Work required: Only the lines below starting at the one containing "У пациентов пожилого возраста (старше 65 лет)" and ending at the one containing "степени (КК менее 30 мл/мин). Противопоказано" belong in the answer, each copied exactly.

Records:

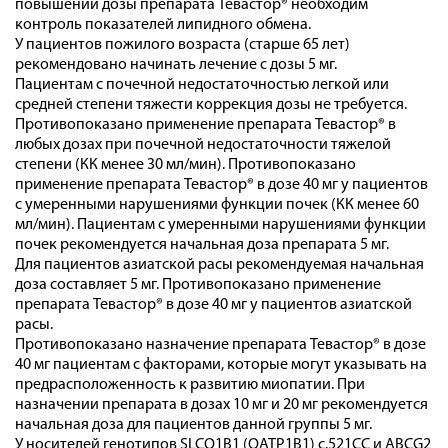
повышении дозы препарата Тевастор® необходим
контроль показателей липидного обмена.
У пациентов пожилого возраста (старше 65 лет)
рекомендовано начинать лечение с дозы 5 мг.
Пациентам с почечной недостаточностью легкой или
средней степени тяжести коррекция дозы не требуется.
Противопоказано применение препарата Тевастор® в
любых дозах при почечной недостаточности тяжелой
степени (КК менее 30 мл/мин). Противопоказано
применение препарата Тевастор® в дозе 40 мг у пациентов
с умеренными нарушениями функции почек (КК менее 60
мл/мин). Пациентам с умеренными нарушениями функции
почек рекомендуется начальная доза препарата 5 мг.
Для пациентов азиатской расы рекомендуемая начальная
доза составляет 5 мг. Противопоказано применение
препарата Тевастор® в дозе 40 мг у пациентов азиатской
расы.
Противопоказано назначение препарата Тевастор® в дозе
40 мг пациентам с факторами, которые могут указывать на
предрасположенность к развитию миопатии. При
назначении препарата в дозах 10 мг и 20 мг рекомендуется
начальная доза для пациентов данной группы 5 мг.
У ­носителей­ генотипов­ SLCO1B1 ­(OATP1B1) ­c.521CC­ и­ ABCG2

--

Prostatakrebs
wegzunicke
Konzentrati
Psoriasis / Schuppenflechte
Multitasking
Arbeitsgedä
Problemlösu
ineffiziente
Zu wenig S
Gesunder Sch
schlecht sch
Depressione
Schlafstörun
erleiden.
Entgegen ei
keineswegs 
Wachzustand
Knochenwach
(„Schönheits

Response to this task:
У пациентов пожилого возраста (старше 65 лет)
рекомендовано начинать лечение с дозы 5 мг.
Пациентам с почечной недостаточностью легкой или
средней степени тяжести коррекция дозы не требуется.
Противопоказано применение препарата Тевастор® в
любых дозах при почечной недостаточности тяжелой
степени (КК менее 30 мл/мин). Противопоказано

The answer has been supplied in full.